- [What you need to do]:
Print the line containing "The width and" and each line after it through the end of the material below, exactly as it appears, but skip the pictures.

[Start of section]

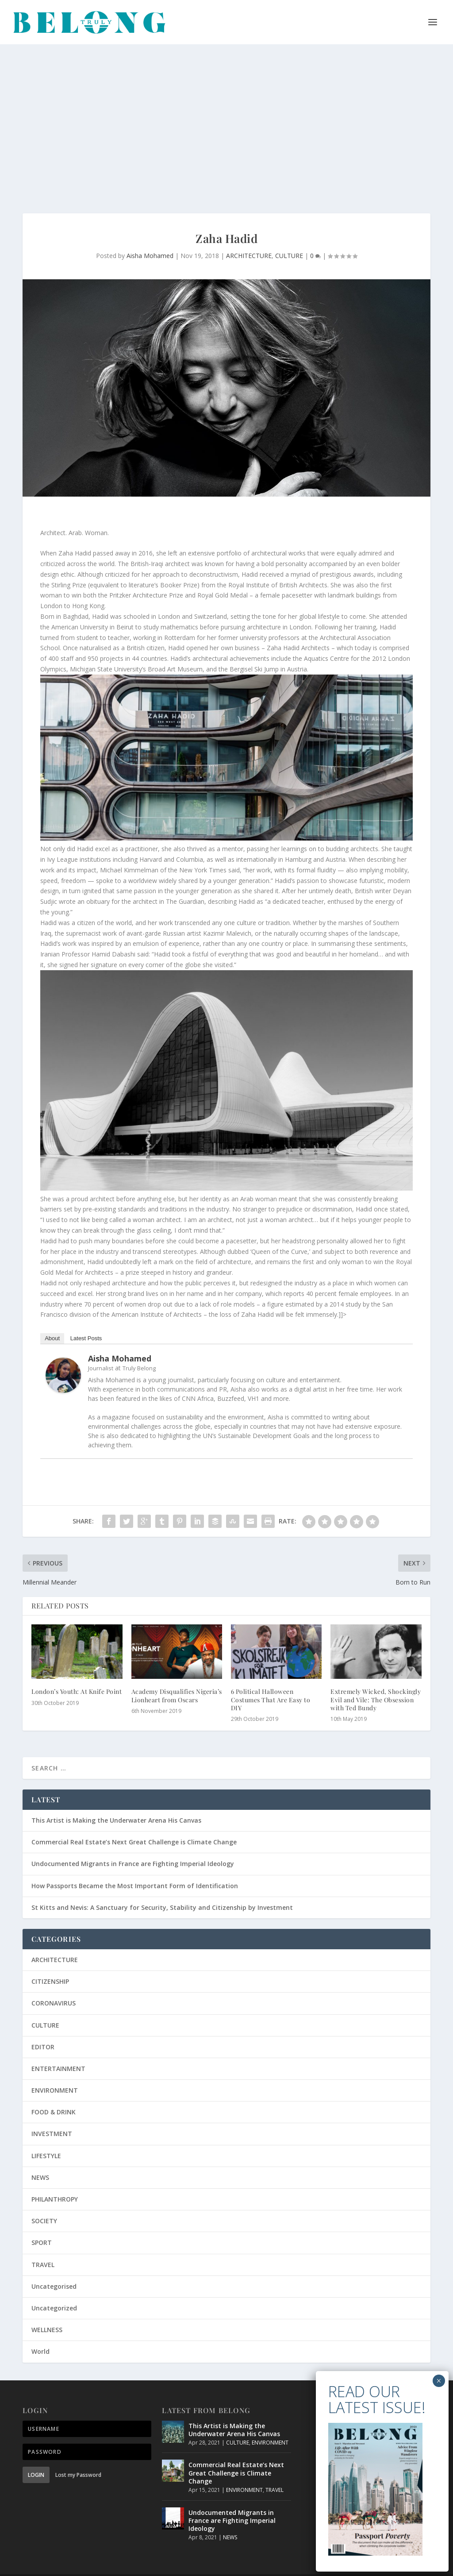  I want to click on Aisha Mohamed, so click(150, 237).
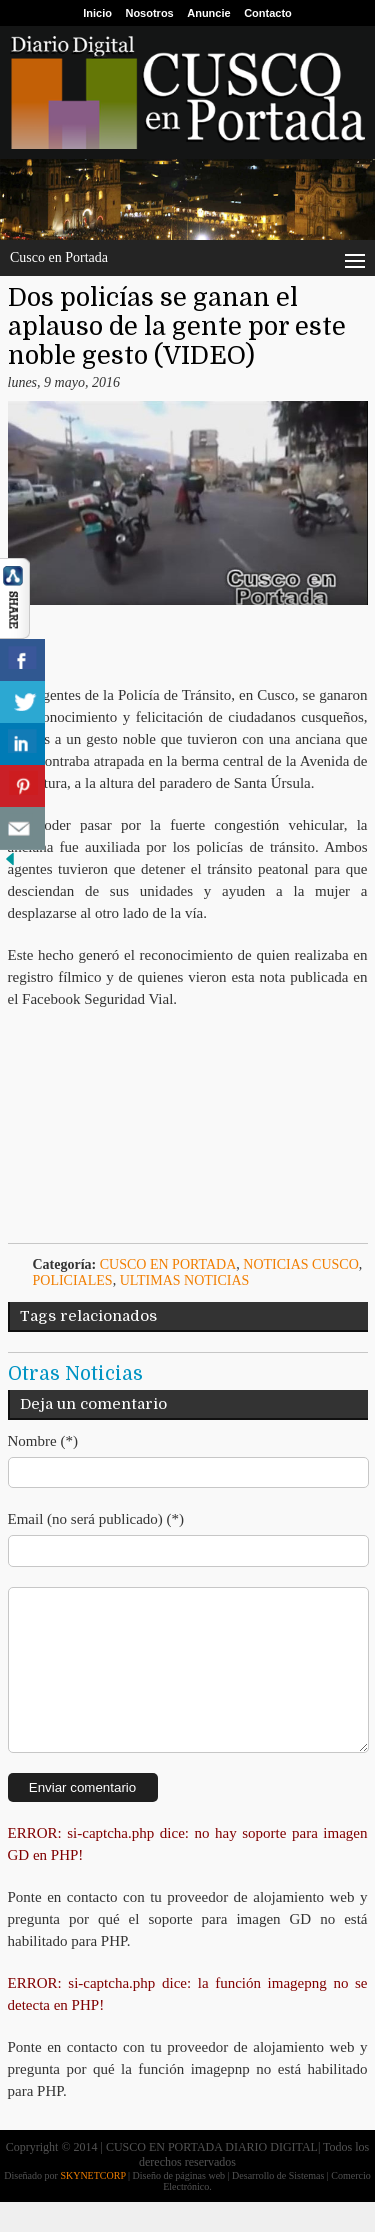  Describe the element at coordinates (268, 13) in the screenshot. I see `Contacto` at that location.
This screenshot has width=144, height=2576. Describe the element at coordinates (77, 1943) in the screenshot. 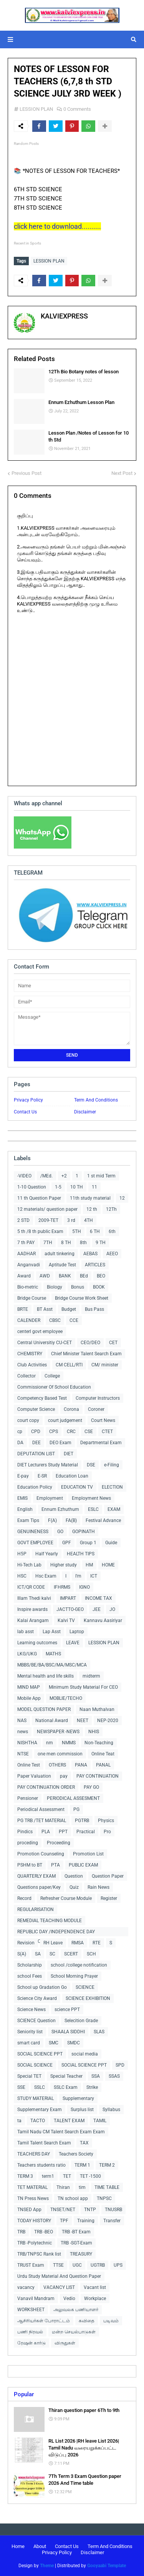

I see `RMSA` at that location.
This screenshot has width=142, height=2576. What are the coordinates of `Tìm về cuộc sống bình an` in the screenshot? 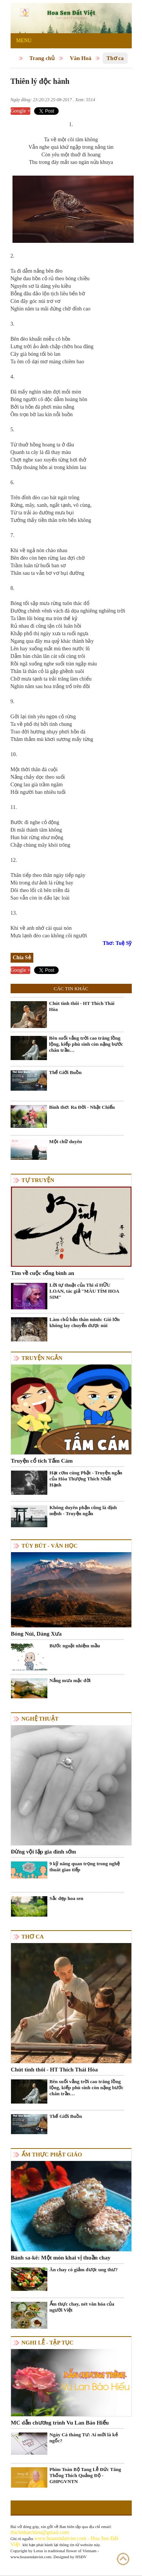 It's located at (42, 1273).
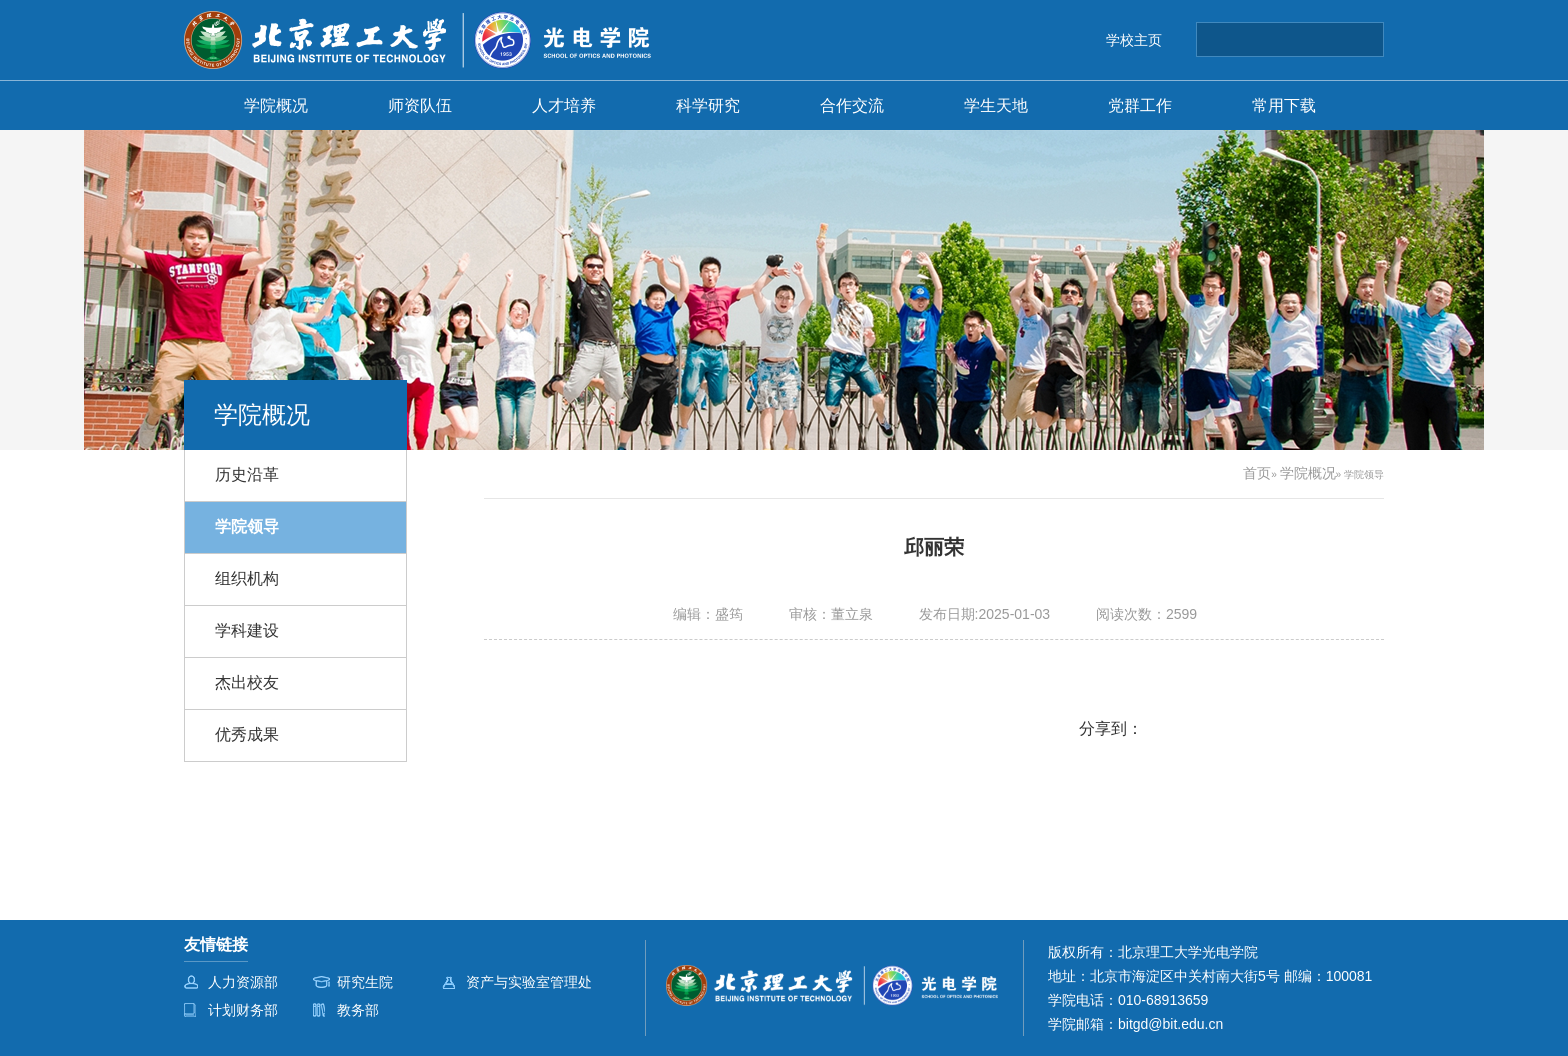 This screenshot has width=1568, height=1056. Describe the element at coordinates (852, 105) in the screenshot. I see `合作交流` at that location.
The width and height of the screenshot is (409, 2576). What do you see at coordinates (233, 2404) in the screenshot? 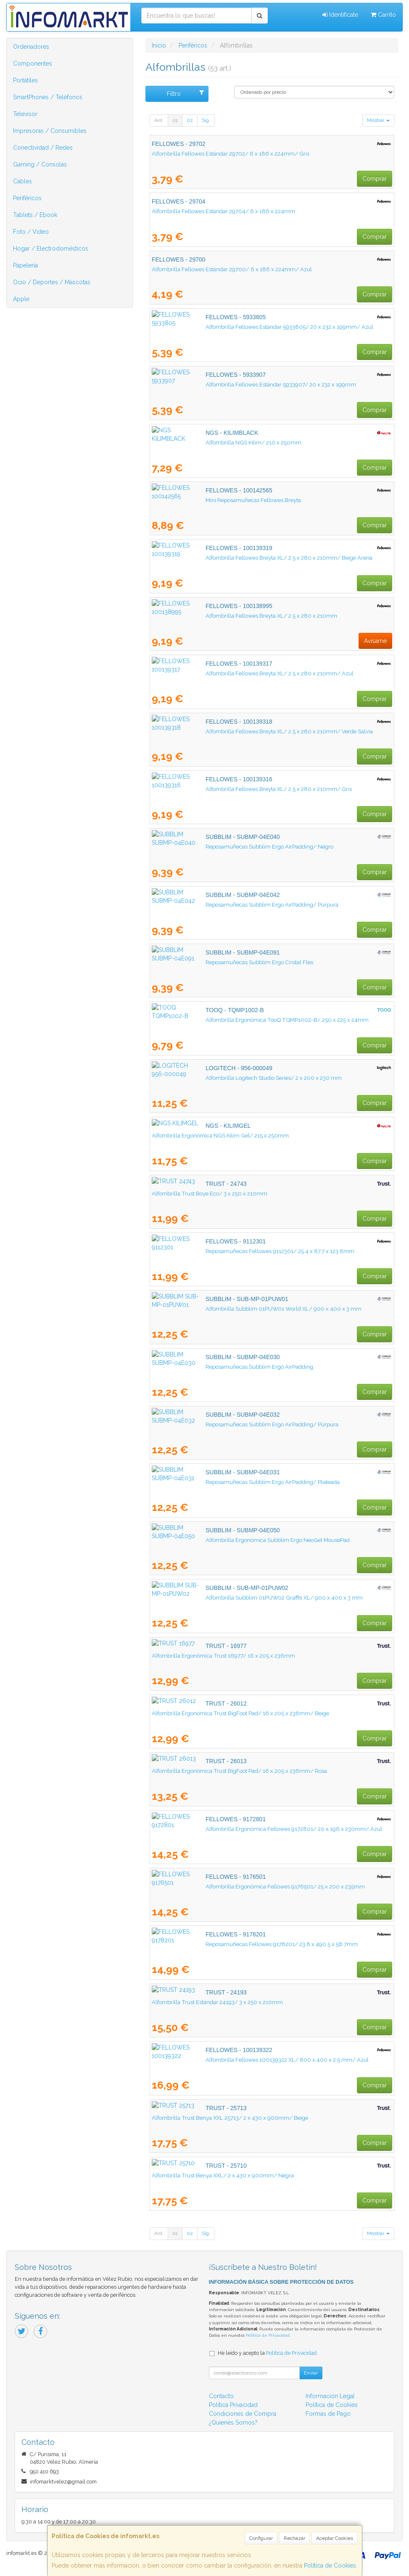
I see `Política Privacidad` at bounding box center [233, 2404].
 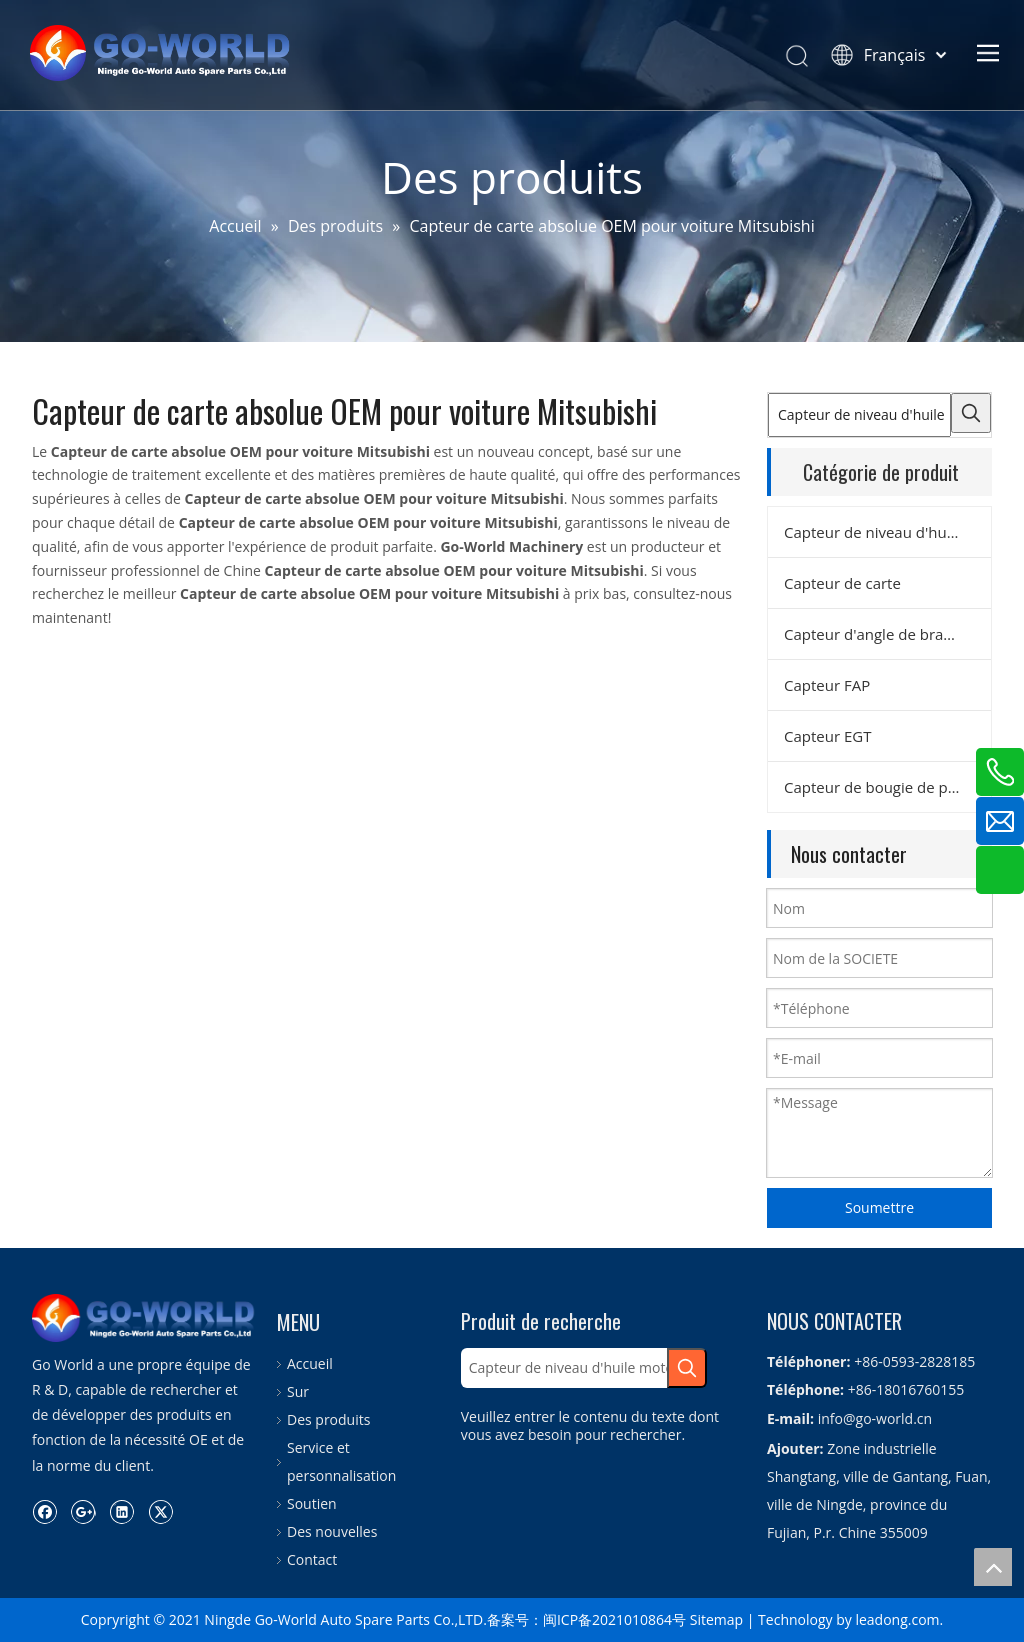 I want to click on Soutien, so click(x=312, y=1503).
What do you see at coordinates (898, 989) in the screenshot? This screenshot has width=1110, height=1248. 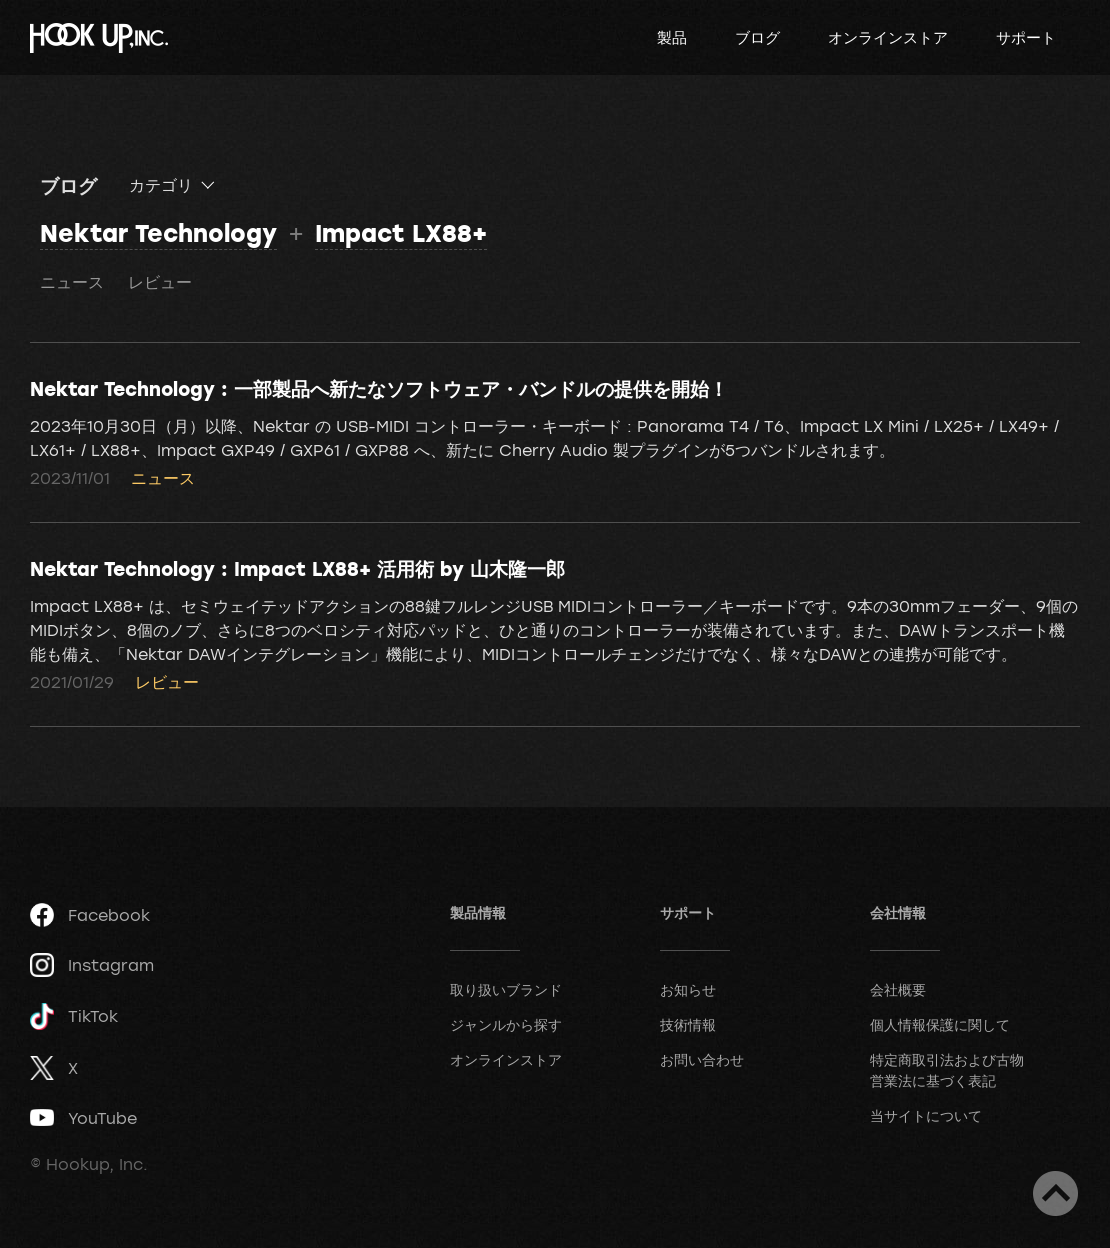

[End of section]

- [Response]:
The width and height of the screenshot is (409, 2576). What do you see at coordinates (233, 2404) in the screenshot? 
I see `Política Privacidad` at bounding box center [233, 2404].
  I want to click on Soutien, so click(x=312, y=1503).
What do you see at coordinates (898, 989) in the screenshot? This screenshot has width=1110, height=1248. 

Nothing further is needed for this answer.